Achtung bei klassischer nullung wäre es lebensgefährlich von der Steckdose "abzugreifen".


----------



## Schwupdi (26. Dezember 2019)

Also was soll ich machen?


----------



## Duesterhoeft (26. Dezember 2019)

Dann bleibt ja nur der Erdspieß ^^


----------



## Chill3dkr0ete (19. Januar 2020)

Deine Heizungsleitungen sind bei fachgerechten Einbau auch immer geerdet, aber schön drauf achten die kupfernen stellen zu erwischen.

Gesendet von meinem Nokia 7 plus mit Tapatalk


----------



## Schwupdi (25. Januar 2020)

Also geht so etwas nicht?: 

https://upload.wikimedia.org/wikipedia/commons/9/90/Schutzkontakte_steckdose.jpg


----------



## Chill3dkr0ete (25. Januar 2020)

Jo, die sollten auch geerdet sein wenn deine Elektroinstallation fachgerecht ausgeführt wurde und nicht zu alt ist, siehe Slezers Kommentar.

 _._._._._._._._._._._._._._._._._._._._._._._._._._._._._._._._

Links Wasser, rechts Wasser, dazwischen trockener Humor

Wenn der deutsche Schriftsteller in einen Satz taucht, hat man ihn die längste Zeit gesehen; bis er auf der anderen Seite des Atlantiks mit einem Verb in seinem Mund auftaucht.

 - Mark Twain


----------



## Schwupdi (26. Januar 2020)

Ok also ist es nicht gefährlich?

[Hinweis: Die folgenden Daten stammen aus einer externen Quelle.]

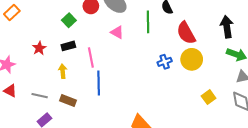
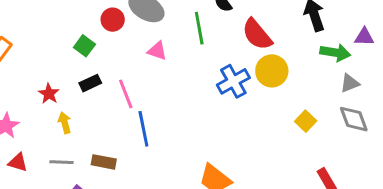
blue cross: (165, 62) -> (233, 81), size x1.5
yellow arrow: (63, 71) -> (65, 123), moved

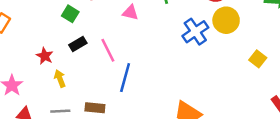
blue line: (143, 129) -> (125, 78), turned 32

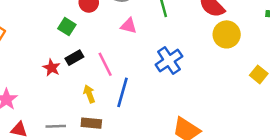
blue cross: (195, 32) -> (169, 60), moved
red star: (45, 56) -> (52, 68), moved
yellow arrow: (60, 79) -> (89, 94), moved

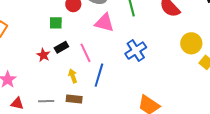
pink triangle: (129, 26) -> (104, 23), size x1.5
green square: (67, 27) -> (56, 23), turned -32
yellow circle: (227, 34) -> (191, 43), moved

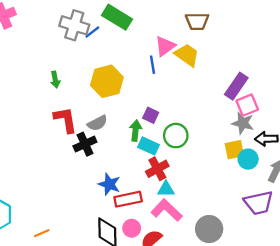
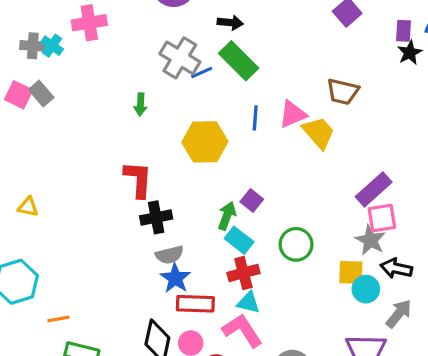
blue line: (152, 65) -> (255, 118), moved
green arrow: (55, 80) -> (140, 104), moved
gray semicircle: (97, 123) -> (169, 255), moved
green circle: (176, 136) -> (296, 244), moved
orange line: (42, 233) -> (58, 319), moved

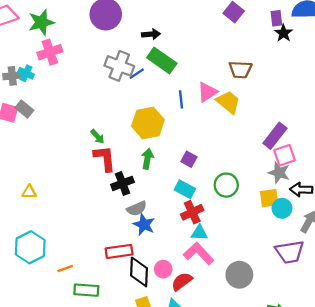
green arrow: (140, 104) -> (97, 137), moved, turned -35
green arrow: (227, 216) -> (147, 159), moved
red rectangle: (195, 304) -> (119, 251), moved

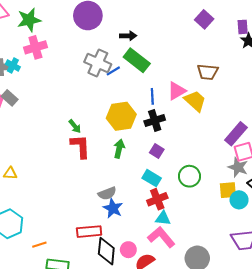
black cross: (122, 183) -> (155, 121), moved

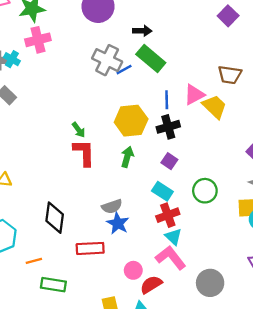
cyan triangle: (163, 218) -> (173, 237), turned 35
black diamond: (106, 251) -> (55, 218), moved

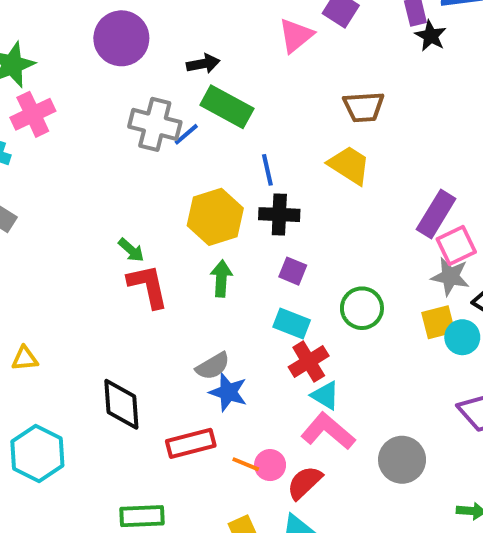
pink triangle: (194, 95) -> (296, 35), moved
black cross: (168, 127) -> (279, 215), turned 30
orange line: (34, 261) -> (246, 464), moved, turned 49

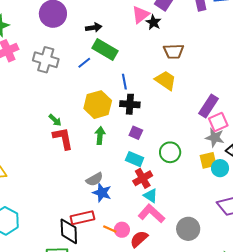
black star: (431, 36) -> (153, 22), moved
gray cross: (155, 124) -> (46, 60), moved
black diamond: (121, 404) -> (69, 231), moved

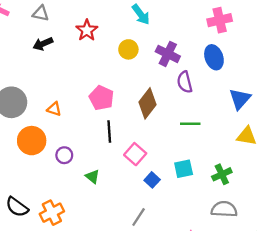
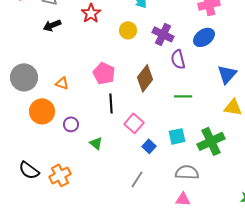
blue ellipse: (214, 57) -> (204, 37), turned 75
green cross: (222, 174) -> (211, 141), size x1.5
gray semicircle: (224, 209) -> (187, 172), moved

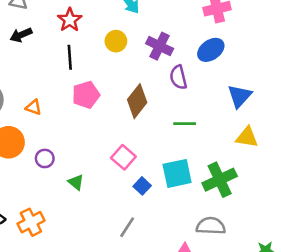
pink pentagon: (104, 73) -> (86, 95), turned 30
black line: (111, 103) -> (70, 57), moved
cyan square: (177, 136) -> (177, 173), size x1.4
gray semicircle: (187, 172) -> (211, 226), moved

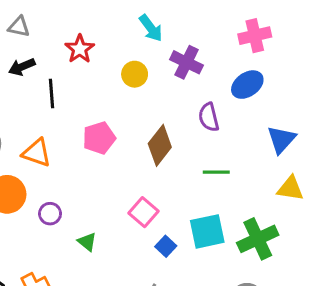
purple cross: (160, 46) -> (187, 62), moved
black line: (70, 57) -> (52, 93), moved
orange triangle: (33, 107) -> (37, 153), size x1.5

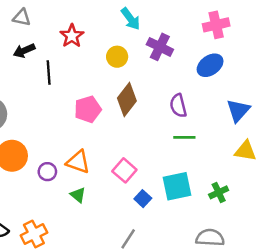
purple semicircle: (209, 117) -> (178, 106), moved
brown diamond: (160, 145) -> (127, 99), moved
orange triangle: (37, 153) -> (78, 162), moved
green cross: (258, 239) -> (219, 192), size x0.6

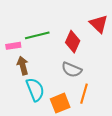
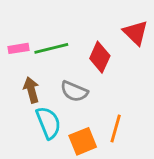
pink rectangle: (13, 46) -> (18, 48), moved
gray semicircle: (72, 70) -> (74, 91), moved

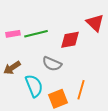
red diamond: (100, 57) -> (70, 40), turned 55
brown arrow: (31, 90) -> (12, 68), moved, turned -108

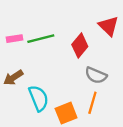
red diamond: (70, 40) -> (80, 45), turned -40
gray semicircle: (52, 64) -> (96, 75), moved

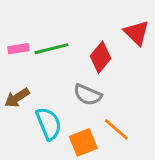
gray semicircle: (96, 75) -> (88, 95), moved
orange line: (92, 103) -> (116, 129), turned -65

Ich kenne mich so gut damit aus also habe ich slezers Kommentar mit einer nullung nicht ganz verstanden.


----------



## Chill3dkr0ete (26. Januar 2020)

Ich versuche das Mal so Basic wie möglich zu erklären. Bei dem heutigen Standart hast du deine 3 Adern, den Leiter (schwarz, eins der Löcher in der Steckdose), den Nullleiter (blau, das andere Loch) und die erde (grün-gelb, die Klammern oben und unten). 
Der Strom fließt über den Leiter ins dein Gerät und über den Nullleiter zurück. Die Erde ist extra für Notfälle.

Bei der klassischen Nullung ist deine Erde quasi Gleichzeitig deine Nullung, also sind blau und grün-gelb eine Ader. Bedeutet im Klartext dass dort Strom Anliegen kann.
Ich meine seit den 70ern ist das nichtmehr erlaubt so zu installieren, allerdings besteht Bestandschutz solange nichts angefasst wird. Wurde deine Bude also in den letzten Jahren renoviert ist die Chance hoch dass du eine aktuelle Verdrahtung hast und die Klammern problemlos geerdet sind. 

Ich hoffe das war alles fachlich korrekt, ich bin leider nur Klempner..^^

 _._._._._._._._._._._._._._._._._._._._._._._._._._._._._._._._

Links Wasser, rechts Wasser, dazwischen trockener Humor

Wenn der deutsche Schriftsteller in einen Satz taucht, hat man ihn die längste Zeit gesehen; bis er auf der anderen Seite des Atlantiks mit einem Verb in seinem Mund auftaucht.

 - Mark Twain


----------



## Olstyle (26. Januar 2020)

Im allgemeinen benutzt man solche Stecker:
Schutzkontakt-Blindstecker
Da die Verbindung zur Erde hochohmig hergestellt wird ist auch die Gefahr in Fehlerfällen deutlich reduziert.


----------



## Schwupdi (31. Januar 2020)

Ok habe es jetzt ganz normal an der Steckdose angeschlossen und bin noch nicht tot also denke ich mal,dass es funktioniert


----------



## Krolgosh (31. Januar 2020)

Ist schonmal positiv. Wenn anders wäre, würde es dir jetzt vermutlich auch egal sein.


----------



## ToflixGamer (2. Februar 2020)

Alternativ habe ich das immer so gemacht, eine ordentliche Mehrfachsteckdose zu nutzen und hier die silbernen "Spieße" an den einzelnen Steckern zu nutzen - natürlich war die Mehrfachsteckdose währenddessen auch an der Steckdose angeschlossen. Hat bei mir auch bisher immer tadellos funktioniert.
Ich habe mir allerdings beim großen A auch ein Erdungsarmband gekauft. Sind Armbänder, die man mit ner Krokodilsklemme dann genau irgendwo festmachen kann, wo eben auch geerdet ist.


----------